Ainsi, dès le début, le Big Ag était imparfait et déséquilibré. Il n’est donc pas étonnant que le capital prenne de plus en plus le contrôle tout en ignorant la pollution de l’air, de l’eau et des terres résultant de l’agriculture dérivée des combustibles fossiles.
Bla, bla, bla (alias COP 27)… gardez tous les pollueurs à l'écart. Le capitalisme a fait suffisamment de dégâts à notre planète.
J'ai été heureux de lire aujourd'hui les gros titres selon lesquels Modi a annoncé que le gouvernement abrogerait les trois lois agricoles contre lesquelles les agriculteurs indiens protestaient. En Afrique, les organisateurs agricoles s’opposent au GCRAI avec un succès modeste, même si, comme le souligne vivement M. Prashad, les forces déployées contre les petits agriculteurs et contre tout sens de gestion agricole et de justice sociale fondamentale sont immenses.

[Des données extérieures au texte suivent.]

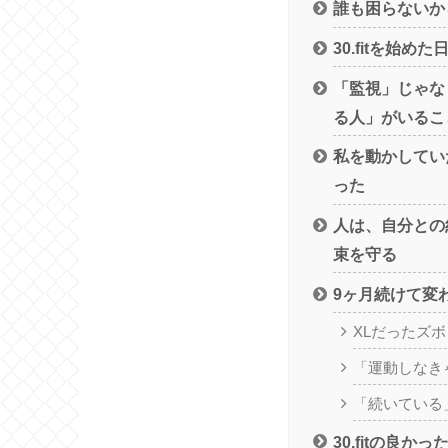
誰も困らないか
30.fitを始
「監視」じゃな
る人」がいるこ
私を動かしてい
った
人は、自分との
束を守る
9ヶ月続けて変
XLだったズ
「運動しなき
「続いている
30.fitの良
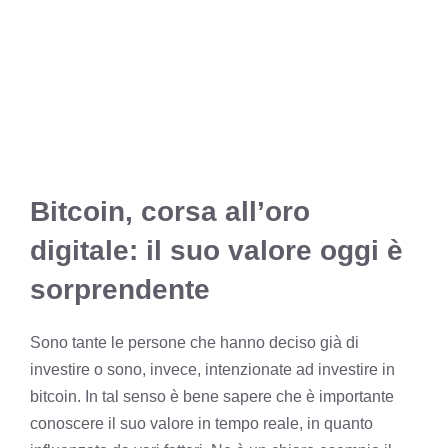
Bitcoin, corsa all’oro
digitale: il suo valore oggi è
sorprendente
Sono tante le persone che hanno deciso già di
investire o sono, invece, intenzionate ad investire in
bitcoin. In tal senso è bene sapere che è importante
conoscere il suo valore in tempo reale, in quanto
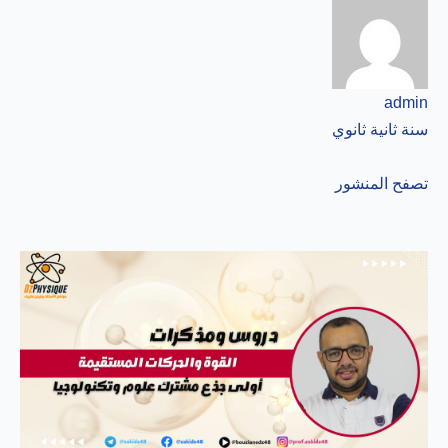
admin
سنة ثانية ثانوي
تصفح المنشور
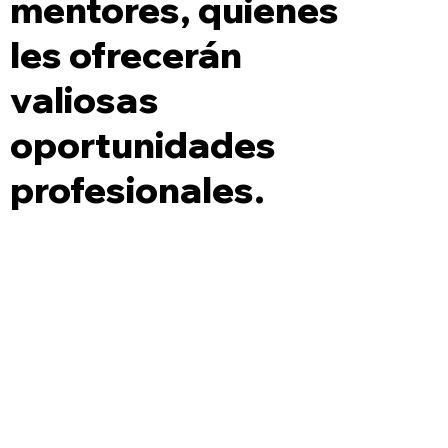
mentores, quienes
les ofrecerán
valiosas
oportunidades
profesionales.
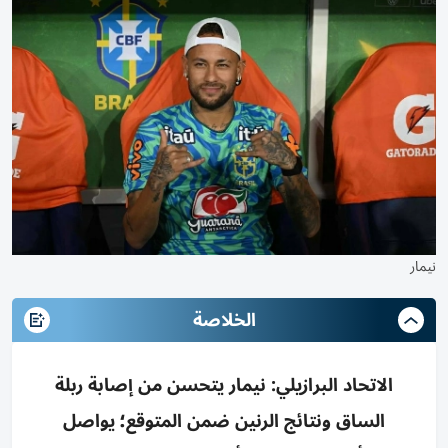
نيمار
الخلاصة
الاتحاد البرازيلي: نيمار يتحسن من إصابة ربلة
الساق ونتائج الرنين ضمن المتوقع؛ يواصل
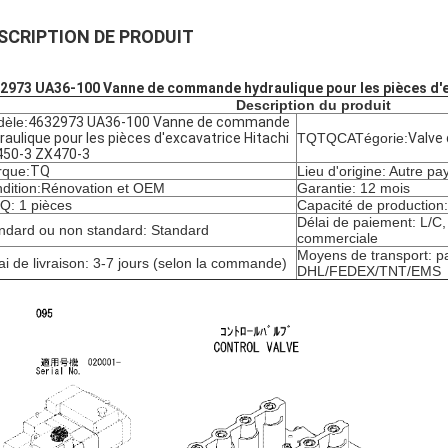
SCRIPTION DE PRODUIT
2973 UA36-100 Vanne de commande hydraulique pour les pièces d'e
Description du produit
èle:
4632973 UA36-100 Vanne de commande
raulique pour les pièces d'excavatrice Hitachi
TQTQCATégorie:
Valve
50-3 ZX470-3
que:
TQ
Lieu d'origine: Autre pa
dition:
Rénovation et OEM
Garantie: 12 mois
: 1 pièces
Capacité de production
Délai de paiement: L/C
ndard ou non standard: Standard
commerciale
Moyens de transport: pa
ai de livraison: 3-7 jours (selon la commande)
DHL/FEDEX/TNT/EMS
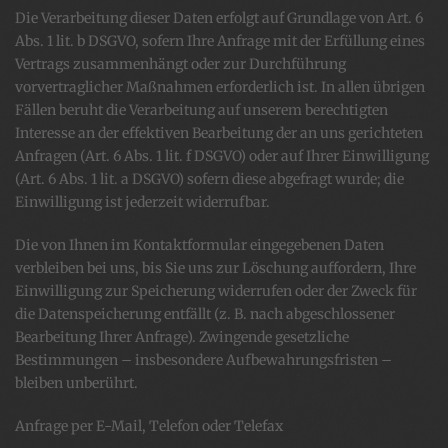
Die Verarbeitung dieser Daten erfolgt auf Grundlage von Art. 6
Abs. 1 lit. b DSGVO, sofern Ihre Anfrage mit der Erfüllung eines
Vertrags zusammenhängt oder zur Durchführung
vorvertraglicher Maßnahmen erforderlich ist. In allen übrigen
Fällen beruht die Verarbeitung auf unserem berechtigten
Interesse an der effektiven Bearbeitung der an uns gerichteten
Anfragen (Art. 6 Abs. 1 lit. f DSGVO) oder auf Ihrer Einwilligung
(Art. 6 Abs. 1 lit. a DSGVO) sofern diese abgefragt wurde; die
Einwilligung ist jederzeit widerrufbar.
Die von Ihnen im Kontaktformular eingegebenen Daten
verbleiben bei uns, bis Sie uns zur Löschung auffordern, Ihre
Einwilligung zur Speicherung widerrufen oder der Zweck für
die Datenspeicherung entfällt (z. B. nach abgeschlossener
Bearbeitung Ihrer Anfrage). Zwingende gesetzliche
Bestimmungen – insbesondere Aufbewahrungsfristen –
bleiben unberührt.
Anfrage per E-Mail, Telefon oder Telefax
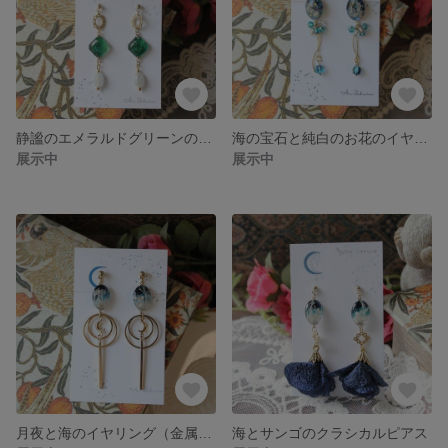
静謐のエメラルドグリーンのピアス
海の宝石と純白のお花のイヤリング
展示中
展示中
月夜と海のイヤリング（金属金具）
海とサンゴのクラシカルピアス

Ces grandes conférences ne font que renforcer encore et encore la puanteur de l’avidité qui imprègne les couloirs du pouvoir. Malheureusement, nous, de l’extérieur, faisons pression pour de grandes solutions et la réponse du pouvoir est une solution universelle : « la technologie, l’innovation et les marchés » sont fondamentaux pour leur « solution ». Je redoute leurs grandes solutions. Jusqu'à ce que nous constations qu'il existe autant de petites solutions axées sur l'intendance et les soins qu'il existe (des millions de) bassins versants, forêts, pâturages (beaucoup plus abondants que les terres arables) et microclimats uniques, nous continuerons à profaner la Terre Mère et à détruire les moyens de subsistance des populations. les petits propriétaires fonciers qui parsèment la planète – et il faut le dire sont notre dernier meilleur espoir.
Jusqu’à ce que nous, consommateurs, accordions notre santé, dans la mesure du possible, à des aliments produits localement, consommés de façon saisonnière et aussi peu transformés que possible, nous serons le problème. Et notre récompense est une mauvaise santé de notre corps, de notre air, de nos mers et de nos terres.